> [Task directions] Going through the entries below, find how many lines hold "Ethernet", then give that number alone.

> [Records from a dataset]
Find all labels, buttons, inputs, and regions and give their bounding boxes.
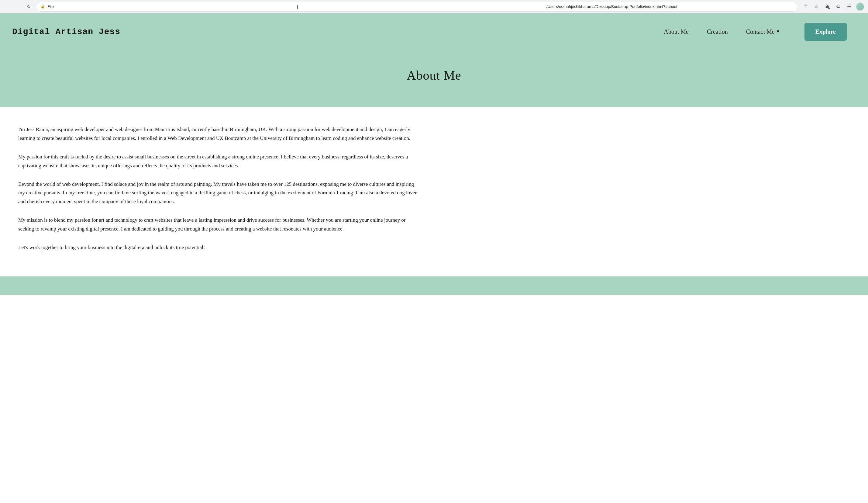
nav-item-creation[interactable]: Creation [698,28,737,35]
extensions-button[interactable]: 🔌 [823,2,831,11]
browser-chrome: ← → ↻ 🔒 File | /Users/oomahjeshikharama/… [0,0,868,13]
browser-nav-buttons: ← → ↻ [4,2,33,11]
share-button[interactable]: ⇧ [801,2,810,11]
address-url: /Users/oomahjeshikharama/Desktop/Bootstr… [546,4,794,9]
puzzle-button[interactable]: ☯ [834,2,843,11]
footer-section [0,276,868,295]
about-paragraph-5: Let's work together to bring your busine… [18,243,420,252]
contact-dropdown: Contact Me ▼ [746,28,780,35]
navbar-nav: About Me Creation Contact Me ▼ Explore [655,23,856,41]
nav-item-contact[interactable]: Contact Me ▼ [737,28,789,35]
nav-item-about[interactable]: About Me [655,28,698,35]
about-paragraph-2: My passion for this craft is fueled by t… [18,153,420,170]
nav-link-about[interactable]: About Me [664,28,689,35]
navbar: Digital Artisan Jess About Me Creation C… [0,13,868,50]
navbar-brand[interactable]: Digital Artisan Jess [12,27,120,37]
address-separator: | [297,4,544,9]
lock-icon: 🔒 [40,4,45,9]
address-bar[interactable]: 🔒 File | /Users/oomahjeshikharama/Deskto… [36,2,798,12]
address-file-label: File [48,4,294,9]
sidebar-button[interactable]: ☰ [845,2,854,11]
forward-button[interactable]: → [14,2,22,11]
about-paragraph-1: I'm Jess Rama, an aspiring web developer… [18,125,420,143]
main-content: I'm Jess Rama, an aspiring web developer… [0,107,438,276]
profile-avatar[interactable] [856,2,864,11]
hero-section: About Me [0,50,868,107]
nav-link-contact[interactable]: Contact Me ▼ [746,28,780,35]
about-paragraph-3: Beyond the world of web development, I f… [18,180,420,207]
browser-actions: ⇧ ☆ 🔌 ☯ ☰ [801,2,864,11]
dropdown-arrow-icon: ▼ [776,29,780,34]
nav-item-explore[interactable]: Explore [789,23,856,41]
explore-button[interactable]: Explore [805,23,847,41]
reload-button[interactable]: ↻ [24,2,33,11]
bookmark-button[interactable]: ☆ [812,2,820,11]
hero-title: About Me [12,68,856,83]
about-paragraph-4: My mission is to blend my passion for ar… [18,216,420,233]
nav-link-creation[interactable]: Creation [707,28,728,35]
back-button[interactable]: ← [4,2,12,11]
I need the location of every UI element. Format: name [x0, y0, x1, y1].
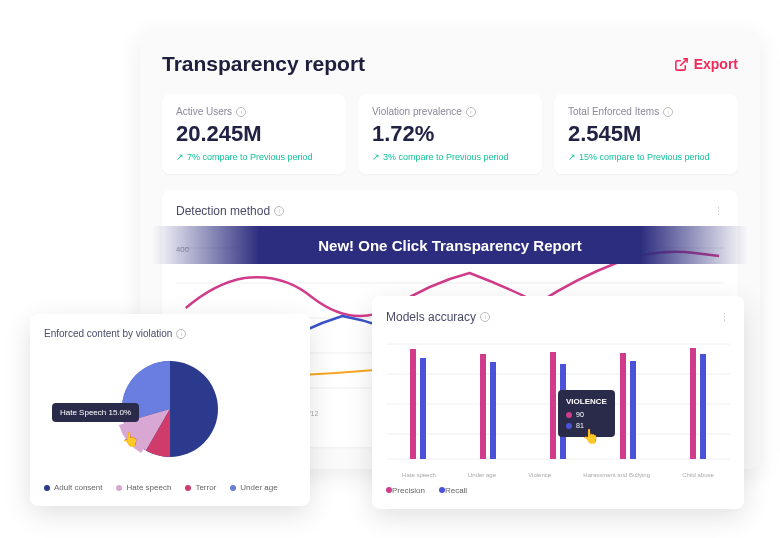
- stat-enforced-items: Total Enforced Itemsi 2.545M ↗ 15% compa…: [554, 94, 738, 174]
- page-title: Transparency report: [162, 52, 365, 76]
- stat-trend: ↗ 15% compare to Previous period: [568, 152, 724, 162]
- stat-trend: ↗ 7% compare to Previous period: [176, 152, 332, 162]
- svg-rect-15: [490, 362, 496, 459]
- more-menu-icon[interactable]: ⋯: [713, 206, 724, 217]
- svg-rect-13: [420, 358, 426, 459]
- pie-chart: Hate Speech 15.0% 👆: [44, 349, 296, 469]
- info-icon[interactable]: i: [236, 107, 246, 117]
- bar-legend: Precision Recall: [386, 486, 730, 495]
- legend-item: Recall: [439, 486, 467, 495]
- bar-card: Models accuracyi ⋯ VIOLENCE 90 81 👆 Hate…: [372, 296, 744, 509]
- tooltip-row: 90: [566, 410, 607, 421]
- stat-value: 20.245M: [176, 121, 332, 147]
- promo-banner: New! One Click Transparency Report: [152, 226, 748, 264]
- svg-rect-14: [480, 354, 486, 459]
- stat-label: Violation prevalencei: [372, 106, 528, 117]
- section-title: Detection methodi: [176, 204, 284, 218]
- tooltip-title: VIOLENCE: [566, 396, 607, 408]
- more-menu-icon[interactable]: ⋯: [719, 312, 730, 323]
- legend-item: Hate speech: [116, 483, 171, 492]
- bar-group: [480, 354, 496, 459]
- info-icon[interactable]: i: [274, 206, 284, 216]
- info-icon[interactable]: i: [466, 107, 476, 117]
- stat-violation-prevalence: Violation prevalencei 1.72% ↗ 3% compare…: [358, 94, 542, 174]
- info-icon[interactable]: i: [176, 329, 186, 339]
- pie-title: Enforced content by violationi: [44, 328, 296, 339]
- pie-legend: Adult consent Hate speech Terror Under a…: [44, 483, 296, 492]
- export-icon: [674, 57, 689, 72]
- stat-value: 1.72%: [372, 121, 528, 147]
- bar-x-labels: Hate speechUnder ageViolenceHarassment a…: [386, 472, 730, 478]
- bar-header: Models accuracyi ⋯: [386, 310, 730, 324]
- svg-rect-20: [690, 348, 696, 459]
- bar-title: Models accuracyi: [386, 310, 490, 324]
- stat-trend: ↗ 3% compare to Previous period: [372, 152, 528, 162]
- legend-item: Adult consent: [44, 483, 102, 492]
- pie-card: Enforced content by violationi Hate Spee…: [30, 314, 310, 506]
- stat-value: 2.545M: [568, 121, 724, 147]
- stat-label: Active Usersi: [176, 106, 332, 117]
- info-icon[interactable]: i: [480, 312, 490, 322]
- cursor-icon: 👆: [122, 431, 139, 447]
- cursor-icon: 👆: [582, 428, 599, 444]
- svg-rect-12: [410, 349, 416, 459]
- legend-item: Terror: [185, 483, 216, 492]
- svg-rect-21: [700, 354, 706, 459]
- svg-rect-19: [630, 361, 636, 459]
- section-header: Detection methodi ⋯: [176, 204, 724, 218]
- legend-item: Precision: [386, 486, 425, 495]
- bar-chart: VIOLENCE 90 81 👆: [386, 334, 730, 464]
- export-label: Export: [694, 56, 738, 72]
- svg-line-0: [680, 58, 687, 65]
- pie-tooltip: Hate Speech 15.0%: [52, 403, 139, 422]
- stat-active-users: Active Usersi 20.245M ↗ 7% compare to Pr…: [162, 94, 346, 174]
- info-icon[interactable]: i: [663, 107, 673, 117]
- legend-item: Under age: [230, 483, 277, 492]
- bar-group: [620, 353, 636, 459]
- stats-row: Active Usersi 20.245M ↗ 7% compare to Pr…: [162, 94, 738, 174]
- svg-rect-18: [620, 353, 626, 459]
- export-button[interactable]: Export: [674, 56, 738, 72]
- report-header: Transparency report Export: [162, 52, 738, 76]
- stat-label: Total Enforced Itemsi: [568, 106, 724, 117]
- svg-rect-16: [550, 352, 556, 459]
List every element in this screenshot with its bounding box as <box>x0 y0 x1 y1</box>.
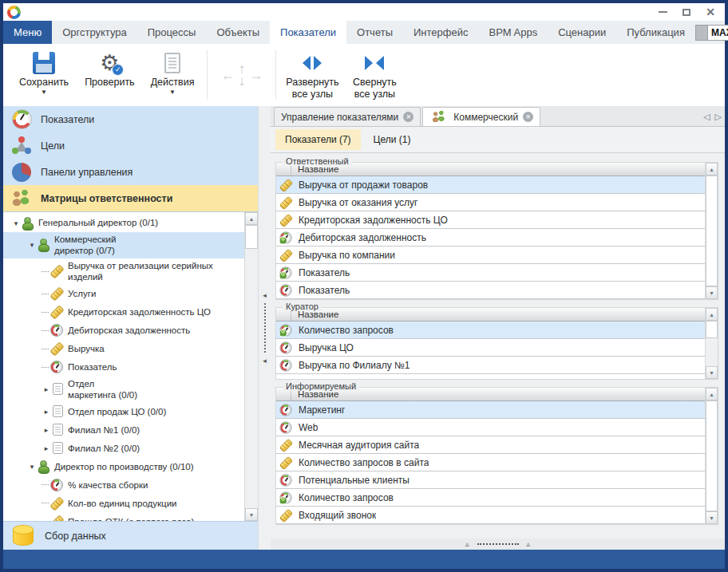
table-scrollbar[interactable]: ▲▼ <box>705 308 718 379</box>
table-row[interactable]: Входящий звонок <box>276 507 705 524</box>
menu-tab-0[interactable]: Меню <box>3 21 52 44</box>
check-button[interactable]: ⚙ Проверить <box>77 44 143 106</box>
tree-item[interactable]: ▾Генеральный директор (0/1) <box>3 214 244 232</box>
tree-expand-arrow-icon[interactable]: ▾ <box>27 241 37 249</box>
scroll-up-icon[interactable]: ▲ <box>245 212 258 225</box>
tree-item[interactable]: Дебиторская задолженность <box>3 322 244 340</box>
collapse-all-button[interactable]: Свернуть все узлы <box>343 44 406 106</box>
maximize-button[interactable] <box>680 6 693 18</box>
scrollbar-thumb[interactable] <box>706 400 718 511</box>
max-toggle[interactable]: MAX <box>695 25 728 41</box>
tree-item[interactable]: Выручка <box>3 340 244 358</box>
tree-expand-arrow-icon[interactable]: ▾ <box>11 219 21 227</box>
nav-down-icon[interactable]: ↓ <box>238 75 245 87</box>
sidebar-item-3[interactable]: Матрицы ответственности <box>3 185 258 211</box>
sidebar-splitter[interactable]: ◂ ◂ <box>258 106 271 550</box>
tree-item[interactable]: Показатель <box>3 358 244 377</box>
menu-tab-9[interactable]: Публикация <box>616 21 695 44</box>
subtab-0[interactable]: Показатели (7) <box>275 129 361 150</box>
tree-item[interactable]: ▸Филиал №2 (0/0) <box>3 439 244 457</box>
table-row[interactable]: Количество запросов <box>276 489 705 507</box>
menu-tab-6[interactable]: Интерфейс <box>403 21 478 44</box>
scroll-up-icon[interactable]: ▲ <box>706 308 718 321</box>
sidebar-item-1[interactable]: Цели <box>3 132 258 159</box>
tree-item[interactable]: ▸Отдел продаж ЦО (0/0) <box>3 402 244 420</box>
splitter-collapse-icon[interactable]: ◂ <box>263 292 267 298</box>
tree-expand-arrow-icon[interactable]: ▸ <box>42 408 51 416</box>
table-row[interactable]: Дебиторская задолженность <box>276 229 705 247</box>
tab-scroll-right-icon[interactable]: ▷ <box>715 112 722 122</box>
tree-item[interactable]: Кредиторская задолженность ЦО <box>3 303 244 322</box>
expand-all-button[interactable]: Развернуть все узлы <box>281 44 343 106</box>
splitter-collapse-icon[interactable]: ◂ <box>263 357 267 364</box>
splitter-handle[interactable] <box>477 543 519 545</box>
table-scrollbar[interactable]: ▲▼ <box>705 163 718 299</box>
scroll-down-icon[interactable]: ▼ <box>245 508 258 521</box>
tree-expand-arrow-icon[interactable]: ▸ <box>42 426 51 434</box>
nav-right-icon[interactable]: → <box>248 67 263 84</box>
tree-expand-arrow-icon[interactable]: ▸ <box>42 385 51 393</box>
table-row[interactable]: Кредиторская задолженность ЦО <box>276 211 705 229</box>
tree-item[interactable]: ▾Коммерческий директор (0/7) <box>3 232 244 258</box>
tree-item[interactable]: Кол-во единиц продукции <box>3 494 244 512</box>
table-scrollbar[interactable]: ▲▼ <box>705 388 718 524</box>
tree-item[interactable]: Услуги <box>3 285 244 303</box>
tree-item[interactable]: ▸Отдел маркетинга (0/0) <box>3 377 244 403</box>
table-row[interactable]: Потенциальные клиенты <box>276 471 705 489</box>
sidebar-item-data-collection[interactable]: Сбор данных <box>3 521 258 550</box>
minimize-button[interactable] <box>656 6 669 18</box>
scroll-down-icon[interactable]: ▼ <box>706 511 718 524</box>
actions-button[interactable]: Действия ▼ <box>143 44 203 106</box>
menu-tab-5[interactable]: Отчеты <box>346 21 403 44</box>
sidebar-item-2[interactable]: Панели управления <box>3 159 258 185</box>
table-row[interactable]: Месячная аудитория сайта <box>276 436 705 454</box>
tree-expand-arrow-icon[interactable]: ▾ <box>27 463 37 471</box>
subtab-1[interactable]: Цели (1) <box>364 129 421 150</box>
menu-tab-1[interactable]: Оргструктура <box>52 21 137 44</box>
scrollbar-thumb[interactable] <box>245 225 258 249</box>
scroll-down-icon[interactable]: ▼ <box>706 366 718 379</box>
close-button[interactable]: ✕ <box>704 6 717 18</box>
document-tab-1[interactable]: Коммерческий✕ <box>422 107 540 126</box>
table-row[interactable]: Выручка по Филиалу №1 <box>276 357 705 374</box>
tab-scroll-left-icon[interactable]: ◁ <box>703 112 710 122</box>
scrollbar-thumb[interactable] <box>706 321 718 338</box>
table-row[interactable]: Выручка от оказания услуг <box>276 194 705 211</box>
menu-tab-7[interactable]: BPM Apps <box>478 21 548 44</box>
actions-dropdown-caret-icon[interactable]: ▼ <box>169 89 176 96</box>
scroll-down-icon[interactable]: ▼ <box>706 286 718 299</box>
table-row[interactable]: Выручка по компании <box>276 247 705 264</box>
nav-left-icon[interactable]: ← <box>220 67 235 84</box>
scroll-up-icon[interactable]: ▲ <box>706 163 718 176</box>
tree-item[interactable]: Прошло ОТК (с первого раза) <box>3 512 244 521</box>
table-row[interactable]: Выручка ЦО <box>276 339 705 357</box>
save-dropdown-caret-icon[interactable]: ▼ <box>41 89 47 96</box>
menu-tab-8[interactable]: Сценарии <box>548 21 616 44</box>
tree-expand-arrow-icon[interactable]: ▸ <box>42 444 51 452</box>
table-row[interactable]: Выручка от продажи товаров <box>276 176 705 194</box>
menu-tab-4[interactable]: Показатели <box>270 21 346 44</box>
table-row[interactable]: Web <box>276 419 705 436</box>
scroll-up-icon[interactable]: ▲ <box>706 388 718 400</box>
tree-item[interactable]: Выручка от реализации серийных изделий <box>3 258 244 285</box>
tree-scrollbar[interactable]: ▲ ▼ <box>244 212 258 521</box>
tree-item[interactable]: ▸Филиал №1 (0/0) <box>3 420 244 439</box>
table-row[interactable]: Маркетинг <box>276 401 705 419</box>
splitter-handle[interactable] <box>264 303 266 353</box>
table-row[interactable]: Показатель <box>276 264 705 282</box>
table-row[interactable]: Количество запросов в сайта <box>276 454 705 471</box>
menu-tab-3[interactable]: Объекты <box>206 21 270 44</box>
close-tab-icon[interactable]: ✕ <box>403 112 413 122</box>
scrollbar-thumb[interactable] <box>706 176 718 286</box>
table-row[interactable]: Количество запросов <box>276 322 705 339</box>
close-tab-icon[interactable]: ✕ <box>523 112 533 122</box>
sidebar-item-0[interactable]: Показатели <box>3 106 258 132</box>
menu-tab-2[interactable]: Процессы <box>137 21 207 44</box>
document-tab-0[interactable]: Управление показателями✕ <box>274 107 421 126</box>
bottom-splitter[interactable]: ▵ ▵ <box>271 538 725 550</box>
tree-item[interactable]: ▾Директор по производству (0/10) <box>3 457 244 475</box>
table-row[interactable]: Показатель <box>276 282 705 299</box>
splitter-up-icon: ▵ <box>527 540 531 548</box>
save-button[interactable]: Сохранить ▼ <box>11 44 77 106</box>
tree-item[interactable]: % качества сборки <box>3 475 244 494</box>
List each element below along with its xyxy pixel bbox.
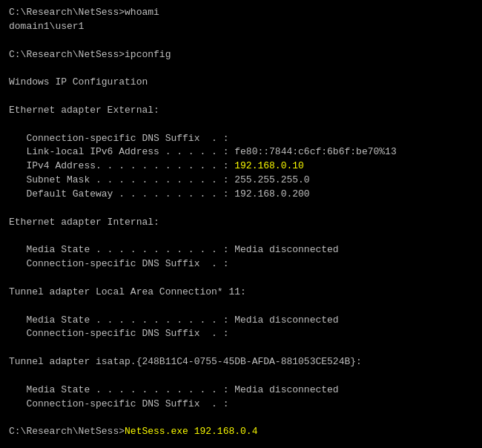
terminal-line-5: Windows IP Configuration <box>9 76 473 90</box>
prompt-command-highlight: NetSess.exe 192.168.0.4 <box>125 426 257 437</box>
terminal-line-16 <box>9 230 473 244</box>
terminal-line-29 <box>9 411 473 425</box>
terminal-line-19 <box>9 271 473 286</box>
terminal-line-7: Ethernet adapter External: <box>9 104 473 118</box>
terminal-line-24 <box>9 341 473 355</box>
terminal-line-23: Connection-specific DNS Suffix . : <box>9 327 473 341</box>
terminal-line-2 <box>9 34 473 48</box>
terminal-line-27: Media State . . . . . . . . . . . : Medi… <box>9 383 473 398</box>
terminal-line-13: Default Gateway . . . . . . . . . : 192.… <box>9 188 473 202</box>
terminal-line-17: Media State . . . . . . . . . . . : Medi… <box>9 243 473 257</box>
terminal-line-18: Connection-specific DNS Suffix . : <box>9 257 473 271</box>
terminal-line-25: Tunnel adapter isatap.{248B11C4-0755-45D… <box>9 355 473 369</box>
terminal-line-30: C:\Research\NetSess>NetSess.exe 192.168.… <box>9 425 473 439</box>
terminal-line-20: Tunnel adapter Local Area Connection* 11… <box>9 286 473 300</box>
terminal-line-6 <box>9 90 473 104</box>
terminal-line-26 <box>9 369 473 383</box>
terminal-line-9: Connection-specific DNS Suffix . : <box>9 132 473 146</box>
terminal-line-3: C:\Research\NetSess>ipconfig <box>9 48 473 62</box>
terminal-line-15: Ethernet adapter Internal: <box>9 216 473 230</box>
terminal-line-12: Subnet Mask . . . . . . . . . . . : 255.… <box>9 174 473 188</box>
terminal-line-14 <box>9 202 473 216</box>
terminal-line-21 <box>9 300 473 314</box>
highlighted-ip: 192.168.0.10 <box>234 160 304 171</box>
terminal-window: C:\Research\NetSess>whoamidomain1\user1 … <box>0 0 482 448</box>
terminal-line-1: domain1\user1 <box>9 20 473 34</box>
terminal-line-22: Media State . . . . . . . . . . . : Medi… <box>9 314 473 328</box>
terminal-line-28: Connection-specific DNS Suffix . : <box>9 398 473 412</box>
terminal-line-8 <box>9 118 473 132</box>
terminal-line-11: IPv4 Address. . . . . . . . . . . : 192.… <box>9 159 473 174</box>
normal-text: IPv4 Address. . . . . . . . . . . : <box>9 160 234 171</box>
terminal-line-10: Link-local IPv6 Address . . . . . : fe80… <box>9 145 473 159</box>
terminal-line-0: C:\Research\NetSess>whoami <box>9 6 473 20</box>
terminal-line-4 <box>9 62 473 76</box>
prompt-prefix: C:\Research\NetSess> <box>9 426 125 437</box>
terminal-line-31 <box>9 439 473 448</box>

> [Exercise answer] 2